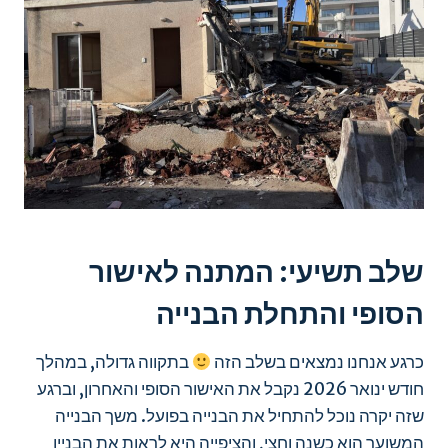
שלב תשיעי: המתנה לאישור
הסופי והתחלת הבנייה
כרגע אנחנו נמצאים בשלב הזה
בתקווה גדולה, במהלך
חודש ינואר 2026 נקבל את האישור הסופי והאחרון, וברגע
שזה יקרה נוכל להתחיל את הבנייה בפועל. משך הבנייה
המשוער הוא כשנה וחצי, והציפייה היא לראות את הבניין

Directions for this task: Please restate each entry exactly, but drop any picture it holds.

Worked solution:
שלב תשיעי: המתנה לאישור
הסופי והתחלת הבנייה
כרגע אנחנו נמצאים בשלב הזה
בתקווה גדולה, במהלך
חודש ינואר 2026 נקבל את האישור הסופי והאחרון, וברגע
שזה יקרה נוכל להתחיל את הבנייה בפועל. משך הבנייה
המשוער הוא כשנה וחצי, והציפייה היא לראות את הבניין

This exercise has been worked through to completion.